Sebelumnya, Presiden Putin mengumumkan rencana Rusia memasok pangan ke enam negara Afrika. Putin menjanjikan 25.000-50.000 ton biji-bijian secara gratis ke Burkina Faso, Zimbabwe, Mali, Somalia, Republik Afrika Tengah, dan Eritrea dalam tiga hingga empat bulan ke depan.
Langkah ini ditempuh setelah Rusia menarik diri dari kesepakatan pangan Laut Hitam. Kesepakatan ini menciptakan koridor jalur pelayaran yang aman untuk mengekspor pangan Ukraina dari tiga pelabuhannya di Laut Hitam, ke pasar dunia.
Sejak disepakati pada April 2021, kesepakatan itu membantu mengendalikan harga yang melonjak dan meredakan krisis pangan global dengan memulihkan pasokan gandum, minyak bunga matahari, pupuk, dan produk lainnya dari Ukraina yang merupakan salah satu pengekspor pangan jenis ini di dunia.

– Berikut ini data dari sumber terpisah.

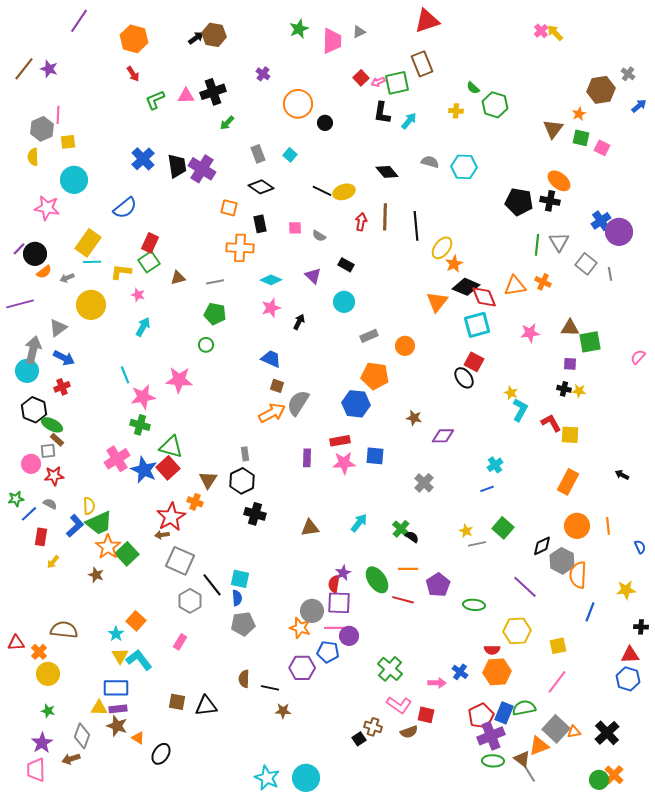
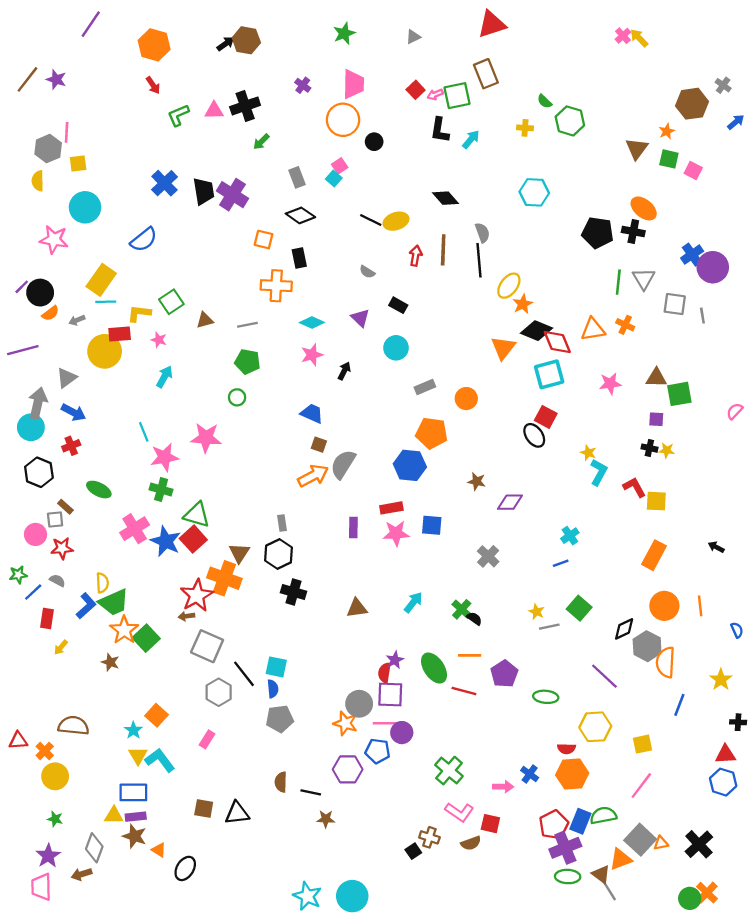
pink trapezoid: (332, 41) -> (353, 84), moved
gray semicircle: (430, 162) -> (482, 233), moved, turned 54
pink square: (295, 228) -> (340, 166), moved, turned -32
red rectangle: (150, 243) -> (120, 334), moved, turned 60
gray square: (586, 264) -> (675, 304), turned -30
green ellipse: (52, 425) -> (99, 490), moved
orange cross: (195, 502) -> (224, 578), size x1.8
yellow star: (626, 590) -> (721, 680), turned -30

Rusia tak mau memperpanjang perjanjian itu setelah 17 Juli 2023, dengan mengatakan bagian-bagian yang terkait dengan tuntutannya dalam kesepakatan itu sejauh ini belum diwujudkan. Tuntutan Rusia itu antara lain, penghapusan hambatan ekspor pupuk Rusia dan memasukkan Bank Pertanian Rusia di dalam sistem pembayaran internasional SWIFT.